How to keep numpy from broadcasting when creating

2019-01-20 02:38发布

问题:

I try to store a list of different shaped arrays as a dtype=object array using np.save (I'm aware I could just pickle the list but I'm really curious how to do this). If I do this:

import numpy as np
np.save('test.npy', [np.zeros((2, 2)), np.zeros((3,3))])

it works. But this:

np.save('test.npy', [np.zeros((2, 2)), np.zeros((2,3))])

Gives me an error:

ValueError: could not broadcast input array from shape (2,2) into shape (2)

I guess np.save converts the list into an array first, so I tried:

x=np.array([np.zeros((2, 2)), np.zeros((3,3))])
y=np.array([np.zeros((2, 2)), np.zeros((2,3))])

Which has the same effect (first one works, second one doesn't. The resulting x behaves as expected:

>>> x.shape
(2,)
>>> x.dtype
dtype('O')
>>> x[0].shape
(2, 2)
>>> x[0].dtype
dtype('float64')

I also tried to force the 'object' dtype:

np.array([np.zeros((2, 2)), np.zeros((2,3))], dtype=object)

Without success. It seems numpy tries to broadcast the array with equal first dimension into the new array and realizes too late that their shape is different. Oddly it seems to have worked at one point - so I'm really curious what the difference is, and how to do this properly.

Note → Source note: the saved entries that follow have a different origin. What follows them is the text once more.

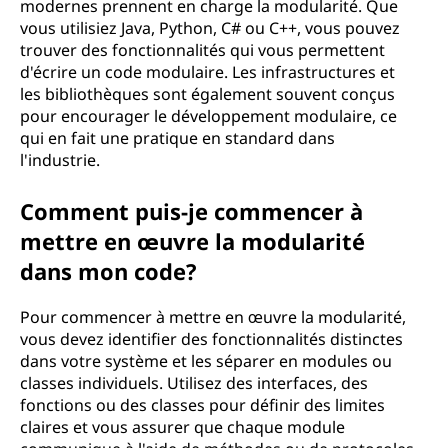
modernes prennent en charge la modularité. Que
vous utilisiez Java, Python, C# ou C++, vous pouvez
trouver des fonctionnalités qui vous permettent
d'écrire un code modulaire. Les infrastructures et
les bibliothèques sont également souvent conçus
pour encourager le développement modulaire, ce
qui en fait une pratique en standard dans
l'industrie.
Comment puis-je commencer à
mettre en œuvre la modularité
dans mon code?
Pour commencer à mettre en œuvre la modularité,
vous devez identifier des fonctionnalités distinctes
dans votre système et les séparer en modules ou
classes individuels. Utilisez des interfaces, des
fonctions ou des classes pour définir des limites
claires et vous assurer que chaque module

EDIT: I figured out the case it worked before: The only difference seems to be that the numpy arrays in the list have another data type. It works with dtype('<f8'), but it doesn't with dtype('float64'), I'm not even sure what the difference is.


EDIT 2: I found a very non-pythonic way to solve my issue, I add it here, maybe it helps to understand what I wanted to do:

array_list=np.array([np.zeros((2, 2)), np.zeros((2,3))])
save_array = np.empty((len(array_list),), dtype=object)
for idx, arr in enumerate(array_list):
    save_array[idx] = arr
np.save('test.npy', save_array)

回答1:

One of the first things that np.save does is

arr = np.asanyarray(arr)

So yes it is trying to turn your list into an array.

Constructing an object array from arbitrary sized arrays or lists is tricky. np.array(...) tries to create as high a dimensional array as it can, even attempting to concatenate the inputs if possible. The surest way is to do what you did - make the empty array and fill it.

A slightly more compact way of constructing the object array:

In [21]: alist = [np.zeros((2, 2)), np.zeros((2,3))]
In [22]: arr = np.empty(len(alist), dtype=object)
In [23]: arr[:] = alist
In [24]: arr
Out[24]: 
array([array([[ 0.,  0.],
       [ 0.,  0.]]),
       array([[ 0.,  0.,  0.],
       [ 0.,  0.,  0.]])], dtype=object)

Here are 3 scenarios:

Arrays that match in shape, combine into a 3d array:

In [27]: np.array([np.zeros((2, 2)), np.zeros((2,2))])
Out[27]: 
array([[[ 0.,  0.],
        [ 0.,  0.]],

       [[ 0.,  0.],
        [ 0.,  0.]]])
In [28]: _.shape
Out[28]: (2, 2, 2)

Arrays that don't match on the first dimension - create object array

In [29]: np.array([np.zeros((2, 2)), np.zeros((3,2))])
Out[29]: 
array([array([[ 0.,  0.],
       [ 0.,  0.]]),
       array([[ 0.,  0.],
       [ 0.,  0.],
       [ 0.,  0.]])], dtype=object)
In [30]: _.shape
Out[30]: (2,)

And awkward intermediate case (which may even be described as a bug). The first dimensions match, but the second ones don't):

In [31]: np.array([np.zeros((2, 2)), np.zeros((2,3))])
...
ValueError: could not broadcast input array from shape (2,2) into shape (2)
       [ 0.,  0.]])], dtype=object)

It's as though it initialized a (2,2,2) array, and then found that the (2,3) wouldn't fit. And the current logic doesn't allow it to backup and create the object array as it did in the previous scenario.

If you wanted to put the two (2,2) arrays in object array you'd have to use the create and fill logic.